Quarter of a large ammonite on a beach

What’s the coolest thing you’ve ever found (and kept)?

From near Whitby.

The blue lias cliffs near Whitby in North East Yorkshire are full of fossils. The cliffs are very crumbly and made of a grey clay peppered with rocks and stones and things like Whitby Jet (fossilised Monkey Puzzle Tree).

One year we were on holiday and decided to walk along the pebbly beach. But parts of the cliffs had crumbled following winter storms and the debris was about 10 foot high and had fallen in large piles onto the stone and rock below.

On the first pile slightly embedded in the clay was a large rock about a12 to 18 inches across. It was roughly the size of a large quarter of a pie, and on its surface was the ribbed outline of a large ammonite.

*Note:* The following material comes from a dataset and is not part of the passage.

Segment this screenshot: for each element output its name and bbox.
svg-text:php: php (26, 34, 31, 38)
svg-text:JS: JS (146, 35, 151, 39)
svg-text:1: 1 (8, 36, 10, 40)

We hid it under a bush and headed along the beach over the temporary headlands of clay. Walking up and over the landslips we managed to go about half a mile when we decided to climb up onto the coastal path because the tide was coming in!

I was quite scared, I’m not a climber, and as I looked down into the cracked surface I could see down into the interior of the material. Some cracks went all the way down to the beach. But I slowly got up the the top and then we walked back.

We found the ammonite again undisturbed. I took it home. I have other fossils but this is my favourite.